El Calafate  to Puerto Natales, Chile

This morning, I caught an eight am. bus from El Calafate, Argentina to Puerto Natales Chile. It’s a five hour bus ride through rolling pampas (grasslands).

A ticket on a comfortable regular bus costs 25,000 pesos. There are a couple of bus companies that offer rides to this destination several times a day, so double-check you’re on the correct bus before you load up.

A digital declaration form for Chile is filled out on your phone before you reach the border. A qr code with a link is on each check-in counter and on the bus I traveled on.
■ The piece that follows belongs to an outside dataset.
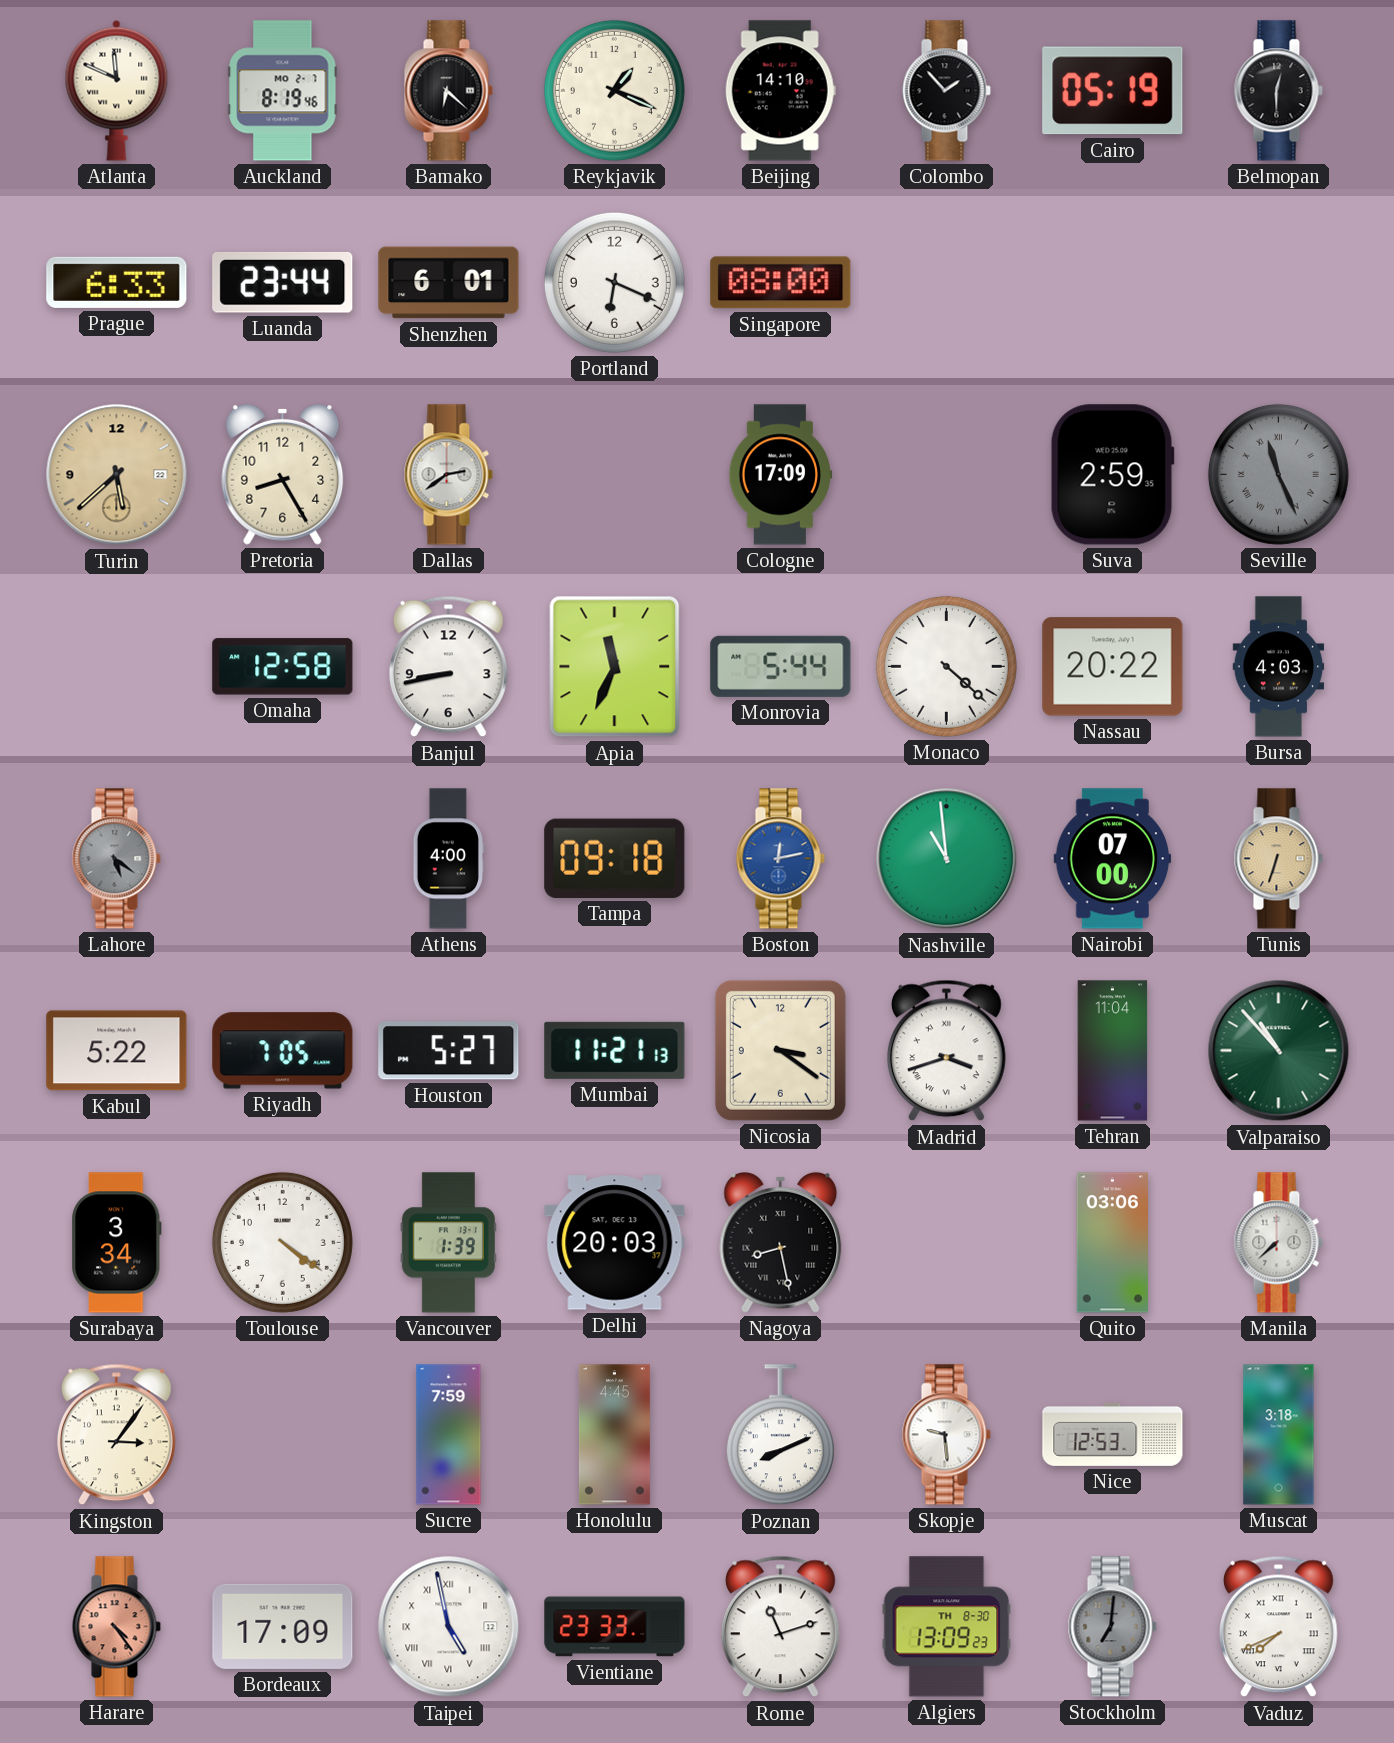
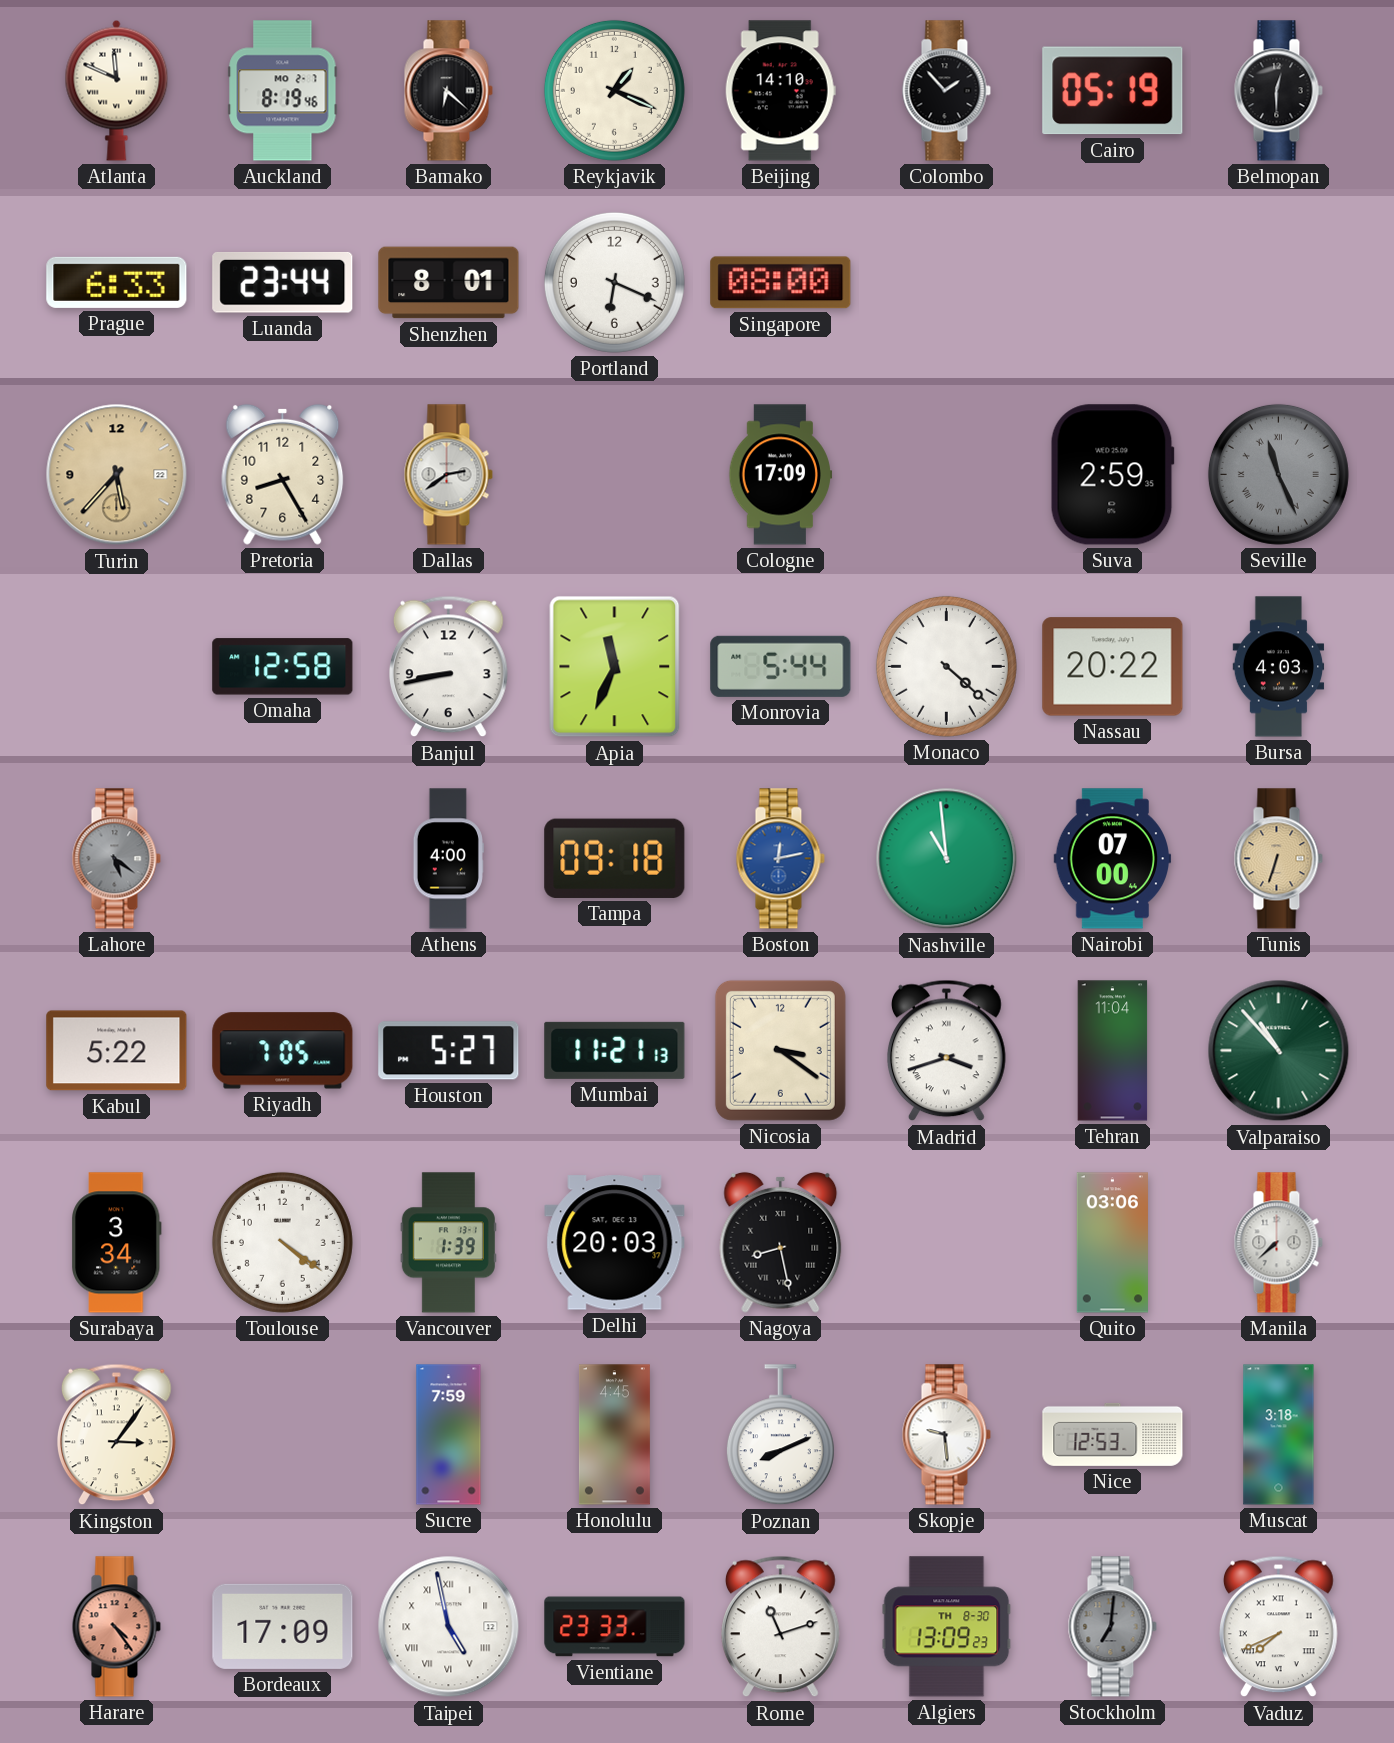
Shenzhen: 6:01 -> 8:01
Turin: 5:38 -> 5:37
Each passenger also received a snack bag with water and a few treats for the long ride. This was a very good thing since the bus didn’t stop anywhere where passengers could purchase anything and we were later than anticipated.

Snacks included

Along the way, birds, rheas, wild Guanacos, and even a rabbit could be seen in the estancia fields along with sheep and cattle.

Rhea pictures are hard to get. 

While I realize busses don’t always take the most direct route in order to provide more service to the wider community,  I do wonder at our convoluted path.  Some even on gravel roads and stops in the middle of nowhere.  Nobody else ever got on.

The gravel road led to the border crossing, Rio Don Guillermo. The bus pulled  up shortly before noon, and we made it through the other side of Argentina at 1:07. Our bus seemed to take a lot longer than others, but I’m not sure why.

Argentinian migration

Sadly, the washrooms at the crossing were closed, so I had to use the toliet on the bus. The outside handle came off in my hand, the waste basket was coming out of the wall, and the entire area was less than clean. The toliet had a sign that it was exclusive for urine. Thank goodness that is all I needed.

Chilean Immigration

As soon as you enter Chile, the road is again paved. It is an 8 minute drive to get to Chilean immigration and customs from the Argentinian station – and everyone needed to drag their luggage off the bus and through the customs house x-ray. At 2 p.m., we finally were back on the road. I think the 5 hour mark was optimistic. The bus man says we’ll be there at 3 pm. 7 hours after we were supposed to start rather than 5.

Puerto Natales is a small tourist town, and when we arrived on a Sunday afternoon, not many things were open. I checked into my hotel, the Veat hotel, and went for a late lunch at a beer and sandwich shop, Fuente los Primos Sandwiches. The meat sandwich was huge and delicious.

My room with a view

It’s only 5:30 and I’m already looking forward to bedtime. Lol 😆, tomorrow is a full day touring the near by Torres del Paine.